Container convenience tooling is Docker.

Project Lombok greatly reduces the need for hand cranking tedious boilerplate code.

The build system is Gradle.

IntelliJ configuration

The Lombok plugin is required for IntelliJ, else the code generated by the Lombok annotations will not be visible (and the project will be littered with red squiggle line errors).

Building

To build the entire application, including running unit and functional tests:

./gradlew build

(Note that functional tests share the same port number for embedded database as for the containerised database, if tests fail try running docker-compose down first. Free-up port for the keycloak test server as well).

Start up containers for Postgres and Keycloak:

docker-compose up

This project uses keycloak for authentication and session management. docker-compose up will run the keycloak container and expose it on the KEYCLOAK_SERVER_PORT specified in the .env file.

Running

Bring up the dependencies: docker compose up

Run the application server using Gradle: ./gradlew bootRun

To create a docker image:

./gradlew bootBuildImage

To run the application server container with a TTY attached, allocating 2GiB memory and applying the prod Spring profile:

docker run -t -m 2G --network host -e "SPRING_PROFILES_ACTIVE=prod" your.organisation.here/lhotse:$BUILD_VERSION

To see all available Gradle tasks for this project:

./gradlew tasks

To run the OWASP dependency check plugin, which will generate a report at build/reports/dependency-check-report.html:

./gradlew dependencyCheckAggregate

To run the dependencies license plugin, which will generate a report at build/reports/dependency-license/index.html:

./gradlew generateLicenseReport

Semantic versioning

Semantic versioning is automatically applied using git tags. Simply create a tag of, say, 1.2.0 and Gradle will build a JAR package (or a docker container, if you wish) tagged with version 1.2.0-0 where -0 is the number of commits since the 1.2.0 tag was applied. Each subsequent commit will increment the version (1.2.0-1, 1.2.0-2, ... 1.2.0-N) until the next release is tagged.

Jupyter notebook

An Jupyter notebook can be found in 'doc/notebook'. It acts as an interactive reference for the API endpoints and should be in your development workflow.

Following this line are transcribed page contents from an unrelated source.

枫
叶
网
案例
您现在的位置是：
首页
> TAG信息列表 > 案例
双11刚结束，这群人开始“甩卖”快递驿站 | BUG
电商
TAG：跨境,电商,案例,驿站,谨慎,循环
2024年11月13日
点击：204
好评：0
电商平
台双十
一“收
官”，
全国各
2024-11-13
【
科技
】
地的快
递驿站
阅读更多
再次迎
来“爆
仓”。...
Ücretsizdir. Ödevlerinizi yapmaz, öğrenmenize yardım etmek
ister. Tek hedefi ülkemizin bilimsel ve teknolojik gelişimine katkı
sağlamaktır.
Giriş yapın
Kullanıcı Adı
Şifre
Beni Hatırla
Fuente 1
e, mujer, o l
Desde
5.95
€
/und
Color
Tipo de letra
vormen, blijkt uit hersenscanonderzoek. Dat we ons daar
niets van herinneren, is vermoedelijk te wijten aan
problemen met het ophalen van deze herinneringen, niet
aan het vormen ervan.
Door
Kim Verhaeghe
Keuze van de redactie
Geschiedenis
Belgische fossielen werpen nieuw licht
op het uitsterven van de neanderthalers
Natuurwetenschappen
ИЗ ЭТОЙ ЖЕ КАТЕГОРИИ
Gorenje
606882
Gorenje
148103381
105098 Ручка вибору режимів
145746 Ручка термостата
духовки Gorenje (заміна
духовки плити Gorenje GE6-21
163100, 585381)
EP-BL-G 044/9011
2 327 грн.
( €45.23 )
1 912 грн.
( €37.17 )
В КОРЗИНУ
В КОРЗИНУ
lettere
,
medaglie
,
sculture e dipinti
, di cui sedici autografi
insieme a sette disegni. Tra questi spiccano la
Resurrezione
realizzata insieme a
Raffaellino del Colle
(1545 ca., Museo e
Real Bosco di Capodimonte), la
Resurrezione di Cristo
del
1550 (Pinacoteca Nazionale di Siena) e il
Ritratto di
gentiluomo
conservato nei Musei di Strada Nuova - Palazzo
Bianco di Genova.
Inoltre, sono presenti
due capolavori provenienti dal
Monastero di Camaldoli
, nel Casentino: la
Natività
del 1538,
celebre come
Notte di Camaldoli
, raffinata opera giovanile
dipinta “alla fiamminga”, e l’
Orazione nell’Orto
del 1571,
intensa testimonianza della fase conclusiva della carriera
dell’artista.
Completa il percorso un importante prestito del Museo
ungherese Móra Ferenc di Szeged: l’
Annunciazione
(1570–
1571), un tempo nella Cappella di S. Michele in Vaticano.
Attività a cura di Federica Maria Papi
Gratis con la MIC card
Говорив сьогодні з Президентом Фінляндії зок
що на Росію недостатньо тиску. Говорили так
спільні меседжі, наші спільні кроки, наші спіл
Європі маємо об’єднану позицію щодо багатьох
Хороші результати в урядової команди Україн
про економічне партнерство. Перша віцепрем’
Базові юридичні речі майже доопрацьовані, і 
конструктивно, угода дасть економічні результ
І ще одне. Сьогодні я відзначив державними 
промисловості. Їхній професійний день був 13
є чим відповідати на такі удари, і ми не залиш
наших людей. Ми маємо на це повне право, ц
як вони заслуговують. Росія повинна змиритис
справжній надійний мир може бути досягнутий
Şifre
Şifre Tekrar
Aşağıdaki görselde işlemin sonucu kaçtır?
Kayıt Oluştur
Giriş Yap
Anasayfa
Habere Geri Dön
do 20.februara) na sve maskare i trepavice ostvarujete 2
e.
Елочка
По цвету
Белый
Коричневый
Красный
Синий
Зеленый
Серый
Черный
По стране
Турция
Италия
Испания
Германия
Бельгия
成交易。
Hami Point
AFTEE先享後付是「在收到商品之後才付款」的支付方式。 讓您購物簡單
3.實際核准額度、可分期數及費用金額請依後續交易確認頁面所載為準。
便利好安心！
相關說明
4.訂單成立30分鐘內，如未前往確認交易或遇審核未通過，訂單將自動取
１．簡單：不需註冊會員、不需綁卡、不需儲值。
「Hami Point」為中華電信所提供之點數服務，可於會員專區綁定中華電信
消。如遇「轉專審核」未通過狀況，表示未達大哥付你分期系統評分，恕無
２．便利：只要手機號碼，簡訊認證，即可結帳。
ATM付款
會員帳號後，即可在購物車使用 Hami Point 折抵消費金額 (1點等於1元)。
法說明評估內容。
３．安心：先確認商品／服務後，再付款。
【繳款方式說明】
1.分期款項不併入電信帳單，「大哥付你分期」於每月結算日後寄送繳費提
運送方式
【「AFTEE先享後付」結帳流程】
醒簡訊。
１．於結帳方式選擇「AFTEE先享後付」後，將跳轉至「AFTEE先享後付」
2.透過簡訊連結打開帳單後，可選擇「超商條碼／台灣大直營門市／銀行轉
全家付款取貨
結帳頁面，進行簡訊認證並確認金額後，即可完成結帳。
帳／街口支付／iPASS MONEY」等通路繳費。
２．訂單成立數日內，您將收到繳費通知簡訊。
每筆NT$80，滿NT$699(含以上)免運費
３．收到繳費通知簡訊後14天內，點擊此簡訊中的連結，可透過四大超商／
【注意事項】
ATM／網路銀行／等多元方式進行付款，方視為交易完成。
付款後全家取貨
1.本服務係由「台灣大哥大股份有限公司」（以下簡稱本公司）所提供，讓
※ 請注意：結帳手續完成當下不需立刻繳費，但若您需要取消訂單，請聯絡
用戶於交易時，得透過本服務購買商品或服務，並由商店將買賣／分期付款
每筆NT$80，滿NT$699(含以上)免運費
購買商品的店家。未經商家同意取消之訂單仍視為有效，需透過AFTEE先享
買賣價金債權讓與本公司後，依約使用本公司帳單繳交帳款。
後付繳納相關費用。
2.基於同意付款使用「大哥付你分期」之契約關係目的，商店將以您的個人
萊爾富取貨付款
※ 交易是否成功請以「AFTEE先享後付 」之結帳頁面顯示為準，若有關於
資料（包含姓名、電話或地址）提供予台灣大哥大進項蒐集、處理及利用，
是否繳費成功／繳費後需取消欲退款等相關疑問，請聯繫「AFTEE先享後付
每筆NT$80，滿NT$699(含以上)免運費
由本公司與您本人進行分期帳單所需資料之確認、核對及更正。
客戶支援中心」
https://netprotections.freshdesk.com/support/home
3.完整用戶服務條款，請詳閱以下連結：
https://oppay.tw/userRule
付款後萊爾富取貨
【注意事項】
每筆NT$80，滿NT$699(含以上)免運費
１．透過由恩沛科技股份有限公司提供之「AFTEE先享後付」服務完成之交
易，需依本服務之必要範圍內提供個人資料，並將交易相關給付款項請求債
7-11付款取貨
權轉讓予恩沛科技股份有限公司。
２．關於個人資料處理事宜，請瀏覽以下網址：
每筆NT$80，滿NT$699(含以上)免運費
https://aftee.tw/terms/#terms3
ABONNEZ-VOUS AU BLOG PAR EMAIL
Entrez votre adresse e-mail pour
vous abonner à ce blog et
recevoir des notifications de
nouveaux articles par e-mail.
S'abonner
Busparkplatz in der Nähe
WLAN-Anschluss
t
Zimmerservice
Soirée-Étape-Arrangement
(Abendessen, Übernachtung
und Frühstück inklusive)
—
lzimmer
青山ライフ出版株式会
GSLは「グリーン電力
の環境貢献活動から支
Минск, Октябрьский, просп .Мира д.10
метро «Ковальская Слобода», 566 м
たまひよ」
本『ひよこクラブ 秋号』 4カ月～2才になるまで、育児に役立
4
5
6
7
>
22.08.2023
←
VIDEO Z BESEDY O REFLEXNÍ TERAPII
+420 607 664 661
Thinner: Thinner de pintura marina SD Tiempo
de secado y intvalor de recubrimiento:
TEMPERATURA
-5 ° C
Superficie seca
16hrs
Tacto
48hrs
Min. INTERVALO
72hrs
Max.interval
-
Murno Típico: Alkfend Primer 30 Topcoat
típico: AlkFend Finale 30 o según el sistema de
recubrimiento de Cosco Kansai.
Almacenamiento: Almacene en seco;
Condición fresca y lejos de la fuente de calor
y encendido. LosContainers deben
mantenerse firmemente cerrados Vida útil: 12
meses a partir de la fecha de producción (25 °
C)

Jupyter notebook can be run as a Docker container:

docker-compose -f doc/notebook/docker-compose.yml up

Copy the notebook URL with token from notebook container logs.
Paste the URL in browser and access the example flows from work/starter-example

Swagger documentation

Swagger API documentation is automatically generated by springdoc-openapi.

API documentation is accessible when running the application locally by visiting Swagger UI. Default credentials for logging in as an administrator can be found in application.properties along with the client ID and client secret.

Functional tests generate a Swagger JSON API definition at ./launcher/build/web-app-api.json

Code style

Spotless is run as part of the Gradle build to ensure consistency. Spotless has been configured to use the Eclipse formatter using the rules in 'build-config/eclipse-formatter-config.xml'. This file can be imported into IntelliJ.

Build checks will fail if the code is inconsistent with the standard. Automatic formatting can be applied by running:

./gradlew spotlessApply

Note that Spotless will not enforce joining of manually wrapped lines in order to keep builder pattern function chaining clean.

PMD and Checkstyle quality checks are automatically applied to all subprojects.

Features

Axon: DDD and event sourcing

Previously known as Axon Framework, Axon is a framework for implementing domain driven design using event sourced aggregates and CQRS.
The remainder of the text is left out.